# How to wire an LED switch



## Baron1 (Mar 9, 2011)

I'm trying to wire up a couple of small computer fans to help cool my motorhome 'fridge.
The switch I am hoping to use has a blue LED light incorporated in it which I understand has to be wired in the correct polarity, my problem is so do the fans!!
If I wire the switch so that the fans come on the light doesn't and vice versa.
The switch has three terminals marked earth, A and +ive.
I think I've tried every permutation (including blowing a couple of fuses)

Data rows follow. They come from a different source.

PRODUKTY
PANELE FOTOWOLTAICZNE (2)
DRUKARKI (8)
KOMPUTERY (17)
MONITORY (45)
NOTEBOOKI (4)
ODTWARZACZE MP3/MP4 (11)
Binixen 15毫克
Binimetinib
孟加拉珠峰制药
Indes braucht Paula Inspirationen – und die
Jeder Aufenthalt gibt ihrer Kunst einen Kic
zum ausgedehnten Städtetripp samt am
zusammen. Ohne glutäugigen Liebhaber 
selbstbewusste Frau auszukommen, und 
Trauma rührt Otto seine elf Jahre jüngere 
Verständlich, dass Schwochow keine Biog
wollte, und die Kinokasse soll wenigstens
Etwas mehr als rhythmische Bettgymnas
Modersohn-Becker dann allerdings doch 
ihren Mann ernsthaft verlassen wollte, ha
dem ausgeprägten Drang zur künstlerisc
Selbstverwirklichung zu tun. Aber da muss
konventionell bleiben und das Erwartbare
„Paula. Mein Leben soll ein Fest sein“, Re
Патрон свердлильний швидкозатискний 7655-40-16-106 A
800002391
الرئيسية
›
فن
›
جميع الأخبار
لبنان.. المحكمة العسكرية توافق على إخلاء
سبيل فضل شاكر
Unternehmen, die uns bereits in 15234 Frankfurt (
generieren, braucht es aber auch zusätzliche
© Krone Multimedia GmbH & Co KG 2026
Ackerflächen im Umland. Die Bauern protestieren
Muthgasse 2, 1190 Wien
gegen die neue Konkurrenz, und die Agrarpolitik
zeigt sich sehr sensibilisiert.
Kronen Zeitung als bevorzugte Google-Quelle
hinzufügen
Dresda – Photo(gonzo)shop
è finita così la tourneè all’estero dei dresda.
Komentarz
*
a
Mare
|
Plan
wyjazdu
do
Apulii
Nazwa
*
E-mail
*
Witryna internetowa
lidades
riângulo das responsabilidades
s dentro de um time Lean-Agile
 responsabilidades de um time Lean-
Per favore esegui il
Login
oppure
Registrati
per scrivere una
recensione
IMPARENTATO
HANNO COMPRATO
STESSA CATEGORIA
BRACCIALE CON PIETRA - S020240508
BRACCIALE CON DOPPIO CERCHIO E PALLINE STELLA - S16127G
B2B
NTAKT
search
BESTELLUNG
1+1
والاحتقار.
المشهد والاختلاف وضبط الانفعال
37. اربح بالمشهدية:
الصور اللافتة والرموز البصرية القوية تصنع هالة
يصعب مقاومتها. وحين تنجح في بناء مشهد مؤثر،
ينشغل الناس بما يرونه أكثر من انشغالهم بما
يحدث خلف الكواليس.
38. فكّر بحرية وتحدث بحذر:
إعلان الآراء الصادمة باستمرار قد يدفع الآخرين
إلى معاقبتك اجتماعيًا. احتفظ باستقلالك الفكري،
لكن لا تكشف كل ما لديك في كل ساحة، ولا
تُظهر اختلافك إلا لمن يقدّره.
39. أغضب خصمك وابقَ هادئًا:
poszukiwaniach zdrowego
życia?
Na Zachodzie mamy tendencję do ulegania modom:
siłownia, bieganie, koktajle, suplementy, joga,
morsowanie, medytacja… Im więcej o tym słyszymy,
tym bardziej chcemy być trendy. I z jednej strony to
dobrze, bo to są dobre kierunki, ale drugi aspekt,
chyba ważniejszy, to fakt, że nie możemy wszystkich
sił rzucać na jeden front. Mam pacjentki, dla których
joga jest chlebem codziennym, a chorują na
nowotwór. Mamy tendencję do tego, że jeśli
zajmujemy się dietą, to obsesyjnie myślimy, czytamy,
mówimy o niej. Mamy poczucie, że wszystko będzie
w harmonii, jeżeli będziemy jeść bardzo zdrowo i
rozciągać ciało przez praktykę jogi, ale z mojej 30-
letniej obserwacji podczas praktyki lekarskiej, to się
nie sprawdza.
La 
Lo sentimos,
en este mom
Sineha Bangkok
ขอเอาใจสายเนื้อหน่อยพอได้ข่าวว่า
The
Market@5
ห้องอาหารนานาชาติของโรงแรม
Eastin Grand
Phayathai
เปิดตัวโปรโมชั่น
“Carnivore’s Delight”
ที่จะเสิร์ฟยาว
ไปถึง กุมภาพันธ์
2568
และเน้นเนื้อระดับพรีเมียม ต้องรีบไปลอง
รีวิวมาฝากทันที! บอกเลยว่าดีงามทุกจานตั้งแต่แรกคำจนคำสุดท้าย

If anyone out there can help with this it would be much appreciated.

Rgds Mel.


----------



## Techno100 (May 8, 2010)

The fans will just run backwards if polarity is reversed

I imagine +ve is the feed A perhaps for Accessory? "load" and earth -ve

My fans, Ive since removed the centre one or it would take off :lol:


----------



## radar100 (Sep 8, 2010)

Hi Mel, based on your description of the terminals I would say that +ve would be the 12v supply, A would be the switched output to the fan positive, and earth would be just that, the 12v negative and that the fan negative could also be connecte via this.

Hope this helps

Radar


----------



## Techno100 (May 8, 2010)

:lol:


----------



## sideways (Jun 2, 2008)

Your live feed will go to the positive on the switch , A will go to the positive on the fans the negatives of the fans go to earth and the the earth on the switch goes to Earth, if you get the fan polarity wrong they will suck instead of blowing, The switch will need to be earthed for the light to work although the fans will work without the switch being earthed,


----------



## Techno100 (May 8, 2010)

Yes what he said :lol:


----------



## jonse (Nov 2, 2008)

*Fans*

Didn't think it got that hot in UK to need them Ha Ha :lol:


----------



## Baron1 (Mar 9, 2011)

I have tried reversing the polarity to the fans and they don't run, this is, I think, the problem.
Mel.


----------



## Techno100 (May 8, 2010)

I think you have your wires crossed on the A and the +ve.
The LED should only come on when the fans run.
Were you careful to get 12 volt fans? some PC fans are 5volts


----------